Couto Francisco M, Silva Mário J
Departamento de Informática, Faculdade de Ciências da Universidade de Lisboa, Lisboa, 1749-016, Portugal.
J Biomed Semantics. 2011 Aug 31;2:5. doi: 10.1186/2041-1480-2-5.
The large-scale effort in developing, maintaining and making biomedical ontologies available motivates the application of similarity measures to compare ontology concepts or, by extension, the entities described therein. A common approach, known as semantic similarity, compares ontology concepts through the information content they share in the ontology. However, different disjunctive ancestors in the ontology are frequently neglected, or not properly explored, by semantic similarity measures.

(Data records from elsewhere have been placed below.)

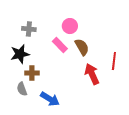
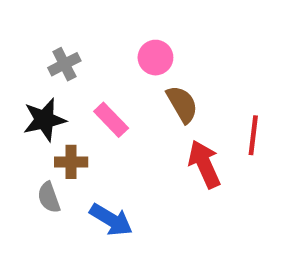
gray cross: (29, 29) -> (64, 64), turned -32
pink rectangle: (60, 45) -> (111, 120), moved

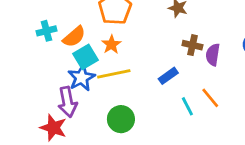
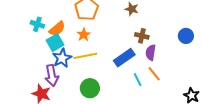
cyan cross: (47, 31) -> (37, 24), turned 32
purple semicircle: (213, 55) -> (151, 52), moved
cyan square: (86, 57) -> (55, 43), moved
blue rectangle: (168, 76) -> (124, 58), size x1.5

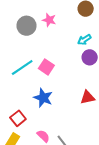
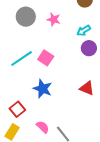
pink star: (49, 20) -> (54, 19), moved
red triangle: (87, 97) -> (87, 88), turned 35

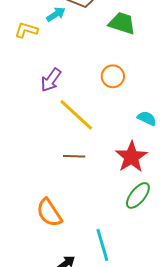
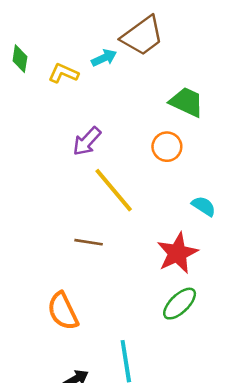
green trapezoid: (122, 23) -> (187, 102), moved
brown line: (74, 156) -> (89, 242), moved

This paper proposes a novel method, dubbed DiShIn, that effectively exploits the multiple inheritance relationships present in many biomedical ontologies. DiShIn calculates the shared information content of two ontology concepts, based on the information content of the disjunctive common ancestors of the concepts being compared. DiShIn identifies these disjunctive ancestors through the number of distinct paths from the concepts to their common ancestors.

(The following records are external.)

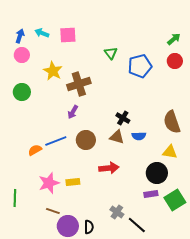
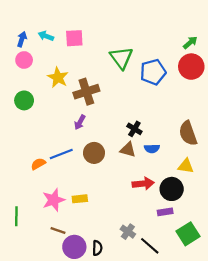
green triangle: (111, 53) -> (121, 58), size x1.6
red circle: (175, 61) -> (191, 67), size x1.5
red arrow: (109, 168) -> (143, 184), moved
green square: (175, 200) -> (188, 234), moved

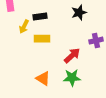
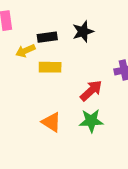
black star: (79, 13) -> (83, 32), moved
yellow arrow: (24, 27) -> (25, 51), turned 40

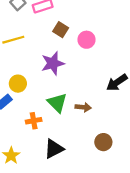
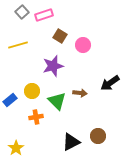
yellow circle: (18, 84) -> (32, 91), moved
brown arrow: (83, 107) -> (80, 93), moved
black triangle: (54, 149) -> (71, 142), moved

DiShIn was applied to Gene Ontology and its performance was evaluated against state-of-the-art measures using CESSM, a publicly available evaluation platform of protein similarity measures. By modifying the way traditional semantic similarity measures calculate the shared information content, DiShIn was able to obtain a statistically significant higher correlation between semantic and sequence similarity. Moreover, the incorporation of DiShIn in existing applications that exploit multiple inheritance would reduce their execution time.

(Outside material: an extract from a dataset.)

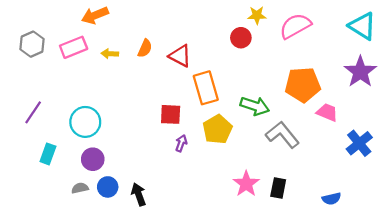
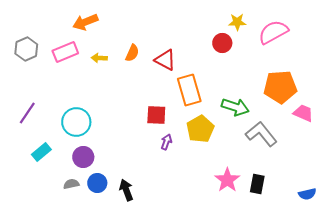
cyan rectangle: (48, 154) -> (41, 152), turned 30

开发、维护和提供生物医学本体的大规模努力促使应用相似性度量来比较本体概念,或者进而比较其中描述的实体。一种常见的方法,即语义相似性,通过本体中共享的信息内容来比较本体概念。然而,本体中不同的析取祖先经常被语义相似性度量忽略或未得到恰当探究。
本文提出了一种名为DiShIn的新方法,该方法有效地利用了许多生物医学本体中存在的多重继承关系。DiShIn基于被比较概念的析取共同祖先的信息内容来计算两个本体概念的共享信息内容。DiShIn通过从概念到其共同祖先的不同路径数量来识别这些析取祖先。
DiShIn被应用于基因本体,并使用CESSM(一个公开可用的蛋白质相似性度量评估平台)与现有最先进的度量方法进行性能评估。通过修改传统语义相似性度量计算共享信息内容的方式,DiShIn能够在语义相似性和序列相似性之间获得统计学上显著更高的相关性。此外,将DiShIn纳入利用多重继承的现有应用中会减少其执行时间。